When these activities began, there was some unease among ILRI scientists about whether a research organization should be doing advocacy. “It’s still an ongoing debate, but we’ve really changed ILRI in that sense,” said Victor. The wider organization has acknowledged that producing good research is not sufficient to make change—and that communicating that research to the right people, influencing policy, and catalysing investment is necessary, too. “It’s very much now embedded in how we work,” said Victor.  
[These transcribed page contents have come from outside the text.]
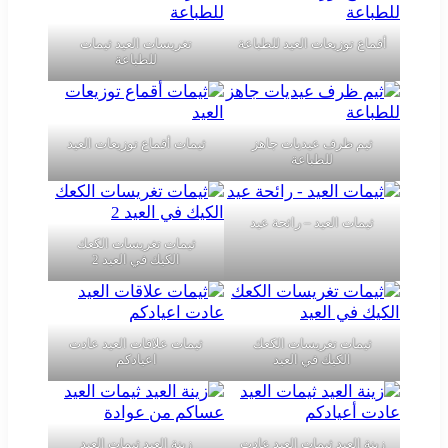
أقماع توزيعات العيد للطباعة
تغريسات العيد ثيمات
للطباعة
ثيم ظرف عيديات جاهز
ثيمات أقماع توزيعات العيد
للطباعة
ثيمات العيد – رائحة عيد
ثيمات تغريسات الكعك
الكيك في العيد 2
ثيمات تغريسات الكعك
ثيمات علاقات العيد عادت
الكيك في العيد
اعيادكم
زينة العيد ثيمات العيد عادت
زينة العيد ثيمات العيد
ILRI’s innovative methods have been noticed by other organizations, too. Birthe Paul, who leads the GIZ Catalyzing Transformation towards Sustainable Livestock Systems (LiveSys) program, said the development organization has now adopted ILRI’s strategic approach to advocacy. 

“We liked what we saw. The global and continental advocacy work is well done and the whole thinking around messaging and engagement seems kind of unique.”

The team is also constantly iterating and evolving, said Victor. Ten years on, the project is still at the cutting edge of strategic advocacy for change. In its next phase, the project will focus on increasing the impact of ILRI’s technical innovations—in livestock vaccines, dairy genetics, and drought-tolerant more nutritious forages—to understand the political economy within which they operate and test how advocacy approaches can help them scale. 

Developing a new technology is just the first step, Victor said. 

“Technologies are not going to scale on their own. We need to understand the social and institutional barriers to change, and then find the right entry points that will unlock those barriers. It’s really about changing systems.”